→ Data records:
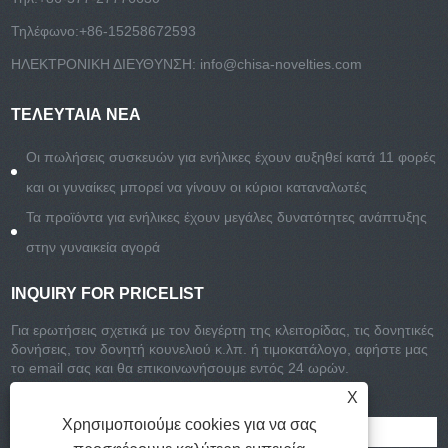
Τηλέφωνο:
+86-15258672593
ΗΛΕΚΤΡΟΝΙΚΗ ΔΙΕΥΘΥΝΣΗ:
info@chisa-novelties.com
ΤΕΛΕΥΤΑΊΑ ΝΈΑ
Οι πωλήσεις συσκευών για ενήλικες έχουν αυξηθεί κατά 11 φορές
και οι γυναίκες μπορεί να γίνουν οι κύριοι καταναλωτές
Τα προϊόντα για ενήλικες έχουν μεγάλες δυνατότητες ανάπτυξης
στην γυναικεία αγορά
INQUIRY FOR PRICELIST
Για ερωτήσεις σχετικά με τον διεγέρτη της κλειτορίδας, τις δονητικές
δονήσεις, τον δονητή κουνελιού κ.λπ. ή τιμοκατάλογο, αφήστε μας
το email σας και θα επικοινωνήσουμε εντός 24 ωρών.
X
Χρησιμοποιούμε cookies για να σας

→ Requirement:
Where the data contains an image, skip the image and copy everything else exactly as it appears.

→ Result of this task:
Τηλέφωνο:
+86-15258672593
ΗΛΕΚΤΡΟΝΙΚΗ ΔΙΕΥΘΥΝΣΗ:
info@chisa-novelties.com
ΤΕΛΕΥΤΑΊΑ ΝΈΑ
Οι πωλήσεις συσκευών για ενήλικες έχουν αυξηθεί κατά 11 φορές
και οι γυναίκες μπορεί να γίνουν οι κύριοι καταναλωτές
Τα προϊόντα για ενήλικες έχουν μεγάλες δυνατότητες ανάπτυξης
στην γυναικεία αγορά
INQUIRY FOR PRICELIST
Για ερωτήσεις σχετικά με τον διεγέρτη της κλειτορίδας, τις δονητικές
δονήσεις, τον δονητή κουνελιού κ.λπ. ή τιμοκατάλογο, αφήστε μας
το email σας και θα επικοινωνήσουμε εντός 24 ωρών.
X
Χρησιμοποιούμε cookies για να σας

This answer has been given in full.